Это происходило в далеком тыловом городе, и начальник цеха принял Штарке за сумасшедшего. Он прошел мимо, но через несколько минут вернулся и для очистки совести, на всякий случай, отвел Штарке к ближайшему милиционеру. В отделении милиции Шгарке разложил перед начальником набор документов и сказал:
— Все они «липовые», как у вас говорят. Настоящее мое имя, на которое, кстати сказать, у меня никогда не было документов, — Гейнце Штарке. Почему я поднимаю руки? Видите ли, господин начальник милиции, в вашей стране я убедился в одном: человек может существовать без войн. Опыт содружества наций в вашей государственной системе это доказал. Больше того, при вашей государственной системе война не выгодна ни человеку, ни государству. Значит, в мире происходит чудовищная, преступная нелепость. Я не могу больше в ней участвовать. Все. Будьте добры немедленно сообщить обо мне в Москву, я еще пригожусь. Я асс — разведчик международного класса!

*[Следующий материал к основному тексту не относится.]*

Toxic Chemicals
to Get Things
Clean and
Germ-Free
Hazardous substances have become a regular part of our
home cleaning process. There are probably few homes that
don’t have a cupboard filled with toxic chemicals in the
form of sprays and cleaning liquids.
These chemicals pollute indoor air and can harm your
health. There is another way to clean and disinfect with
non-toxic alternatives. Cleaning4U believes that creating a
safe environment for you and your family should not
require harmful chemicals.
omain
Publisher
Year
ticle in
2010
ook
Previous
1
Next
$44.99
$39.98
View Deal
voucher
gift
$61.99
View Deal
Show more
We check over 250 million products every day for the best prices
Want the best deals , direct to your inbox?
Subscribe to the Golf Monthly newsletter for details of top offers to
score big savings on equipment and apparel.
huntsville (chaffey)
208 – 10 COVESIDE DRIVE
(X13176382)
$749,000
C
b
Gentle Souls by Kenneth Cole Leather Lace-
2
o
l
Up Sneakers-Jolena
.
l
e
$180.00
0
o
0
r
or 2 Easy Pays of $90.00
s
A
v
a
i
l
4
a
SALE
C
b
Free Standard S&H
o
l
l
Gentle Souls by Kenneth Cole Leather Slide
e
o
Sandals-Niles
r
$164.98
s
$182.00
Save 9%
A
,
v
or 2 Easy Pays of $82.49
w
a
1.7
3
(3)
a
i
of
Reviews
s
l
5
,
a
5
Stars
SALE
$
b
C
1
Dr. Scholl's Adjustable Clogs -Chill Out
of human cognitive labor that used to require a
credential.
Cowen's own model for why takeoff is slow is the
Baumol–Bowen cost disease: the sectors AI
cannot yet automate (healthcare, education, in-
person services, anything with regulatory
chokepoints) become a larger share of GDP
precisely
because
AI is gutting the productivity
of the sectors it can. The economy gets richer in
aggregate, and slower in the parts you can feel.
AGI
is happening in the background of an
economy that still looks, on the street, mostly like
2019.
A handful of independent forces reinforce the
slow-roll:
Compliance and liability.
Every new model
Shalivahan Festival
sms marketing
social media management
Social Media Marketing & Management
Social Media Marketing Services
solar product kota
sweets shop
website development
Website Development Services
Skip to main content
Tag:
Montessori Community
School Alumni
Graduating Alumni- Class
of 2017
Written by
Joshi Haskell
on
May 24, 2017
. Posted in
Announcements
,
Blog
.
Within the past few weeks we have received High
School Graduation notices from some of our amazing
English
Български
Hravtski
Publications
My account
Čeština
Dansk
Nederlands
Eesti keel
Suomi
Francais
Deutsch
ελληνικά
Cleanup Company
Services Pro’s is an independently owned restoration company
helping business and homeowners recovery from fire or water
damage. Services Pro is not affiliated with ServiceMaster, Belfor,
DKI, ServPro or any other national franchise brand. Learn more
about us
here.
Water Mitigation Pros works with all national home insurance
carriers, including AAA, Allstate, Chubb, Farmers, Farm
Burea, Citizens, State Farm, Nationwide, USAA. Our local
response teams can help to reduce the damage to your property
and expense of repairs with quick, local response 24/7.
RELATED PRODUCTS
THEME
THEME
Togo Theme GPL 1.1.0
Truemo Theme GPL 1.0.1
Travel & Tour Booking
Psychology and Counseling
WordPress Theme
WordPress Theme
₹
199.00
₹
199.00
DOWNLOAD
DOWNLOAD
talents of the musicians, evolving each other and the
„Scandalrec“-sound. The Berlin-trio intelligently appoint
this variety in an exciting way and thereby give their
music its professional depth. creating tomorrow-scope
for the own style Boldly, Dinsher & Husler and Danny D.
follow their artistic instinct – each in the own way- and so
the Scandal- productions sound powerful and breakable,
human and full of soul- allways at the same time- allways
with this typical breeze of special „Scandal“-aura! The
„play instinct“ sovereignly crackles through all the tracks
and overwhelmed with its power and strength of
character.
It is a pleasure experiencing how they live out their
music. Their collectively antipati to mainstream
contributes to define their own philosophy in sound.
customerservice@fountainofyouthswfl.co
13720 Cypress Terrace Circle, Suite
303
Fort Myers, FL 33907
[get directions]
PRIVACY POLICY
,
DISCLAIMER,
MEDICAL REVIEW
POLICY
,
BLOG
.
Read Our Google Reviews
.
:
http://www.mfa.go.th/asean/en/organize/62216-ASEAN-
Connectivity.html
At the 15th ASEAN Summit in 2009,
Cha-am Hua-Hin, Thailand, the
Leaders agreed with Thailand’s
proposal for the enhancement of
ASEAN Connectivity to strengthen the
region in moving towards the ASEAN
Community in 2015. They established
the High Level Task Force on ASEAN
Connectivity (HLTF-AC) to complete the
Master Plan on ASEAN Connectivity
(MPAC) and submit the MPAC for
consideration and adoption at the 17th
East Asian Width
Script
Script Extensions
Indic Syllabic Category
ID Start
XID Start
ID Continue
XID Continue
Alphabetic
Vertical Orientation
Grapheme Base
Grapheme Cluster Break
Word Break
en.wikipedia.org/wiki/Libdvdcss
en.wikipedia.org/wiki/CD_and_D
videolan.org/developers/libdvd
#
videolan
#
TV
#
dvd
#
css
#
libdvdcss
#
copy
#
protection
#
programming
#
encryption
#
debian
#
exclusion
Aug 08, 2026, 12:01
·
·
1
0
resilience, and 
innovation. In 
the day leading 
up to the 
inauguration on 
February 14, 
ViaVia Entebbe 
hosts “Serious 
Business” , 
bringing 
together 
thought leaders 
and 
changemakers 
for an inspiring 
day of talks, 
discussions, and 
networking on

Последующие события несколько охладили энергию Штарке. В Москве ему объяснили, что он не «герой», а преступник, заявивший о своих преступлениях. Штарке подал заявление с просьбой позволить ему искупить свои преступления на фронте борьбы с фашизмом. Суд учел заявление Штарке, и действительно, все оставшиеся до победы два года Штарке честно сражался на тех участках фронта, куда его направляли немецкие организации сопротивления фашизму.
Вскоре после конца войны тяжелое сердечное заболевание заставило Штарке уйти на покой.
Недавно Штарке исполнилось семьдесят два года, но майор колебался в фантастических пределах между тридцатью пятью и шестьюдесятью. Лицо без морщин. Горячие, молодые глаза, пепельно-серые волосы без седины и без блеска, легкие движения, чистый звучный голос. Сорок шесть?
— Вы называете это сохранением принципов международной солидарности? — сердито говорил Штарке, размахивая сигарой. — Я квалифицирую ваш поступок как легкомыслие, недопустимое в деле защиты мира. Зачем понадобилось отдавать его союзникам? Надо было самим судить подлеца!
— Принцип международной солидарности, господин Штарке, основан на точном выполнении юридических обязательств! — терпеливо отвечал майор, с интересом следя за энергичными движениями Штарке. — Я с вами совершенно откровенен, господин Штарке, — продолжал он. — Я не знаю, чем вызван интерес руководства к фигуре Жабы-Горелла, под последним именем он фигурирует в берлинских данных. Я только что получил срочное указание связаться с вами и выяснить, не знакомы ли вам эти имена. Теперь о нашем «легкомыслии». Я не оправдываюсь, это ненужно, я объясняю. Как вы уже знаете, Горелл напал в Мюнстенберге на русскую девушку Машу Дорохову. Судя по нашим данным, в тот момент, когда он был задержан советским патрулем, его опознал представитель разведки союзников; по документам же видно, что на другой день Гореллу, находящемуся под стражей в советской комендатуре, были предъявлены тягчайшие обвинения в физическом уничтожении целой группы пленных американских летчиков. Кроме того, союзники представили документальные данные о том, что Жаба не русский, как заявляет Дорохова, а француз по происхождению, родился в Берлине, носит имя Стефена Горелла. Известно, что в 1932 году он переменил подданство.